Revolving Land Banks

Across much of rural England there is a lack of housing choice, particularly for those on lower incomes seeking a home they can afford. This means a lack of housing for those who work in local businesses and provide local services, undermining the economic vitality of rural areas.  It also weakens the social fabric of rural communities by restricting opportunities for young and older people dependent on low incomes to remain in a village. Setting up a Revolving Land Bank Fund would help to tackle this problem.

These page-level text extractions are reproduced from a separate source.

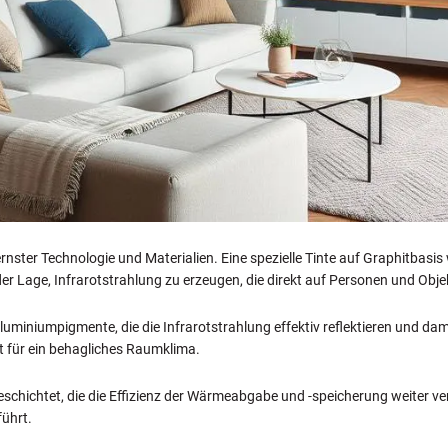
rnster Technologie und Materialien. Eine spezielle Tinte auf Graphitbasis
der Lage, Infrarotstrahlung zu erzeugen, die direkt auf Personen und Obj
luminiumpigmente, die die Infrarotstrahlung effektiv reflektieren und d
t für ein behagliches Raumklima.
 beschichtet, die die Effizienz der Wärmeabgabe und -speicherung weiter
führt.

There are generally five key challenges that make it difficult to deliver a range of affordable homes, including community-led, in both urban and rural areas:

  • Problems finding a site at a price which makes it viable to provide homes at a cost that local people in housing need can afford
  • Wariness of landowners to engage because of a lack of knowledge and expertise in this form of development
  • Lack of appetite amongst housing associations to develop in rural areas because of: the complexity and therefore increased risks associated with rural affordable housing development and management; and the high costs because of the limited opportunities for economies of scale which increases the financial burden of infrastructure costs
  • Lack of appetite amongst local small and medium sized builders to develop in rural communities because of the complexity of the process, the limited opportunities to achieve economies of scale because schemes are small and the risks this poses to their cash flow and therefore financial viability

A revolving land bank would secure sites principally through four routes: rural exception sites, stalled allocated sites, windfall sites and purchase of Section 106 affordable housing plots from private developers on mixed tenure sites. Through these routes private and public land could be brought forward for development.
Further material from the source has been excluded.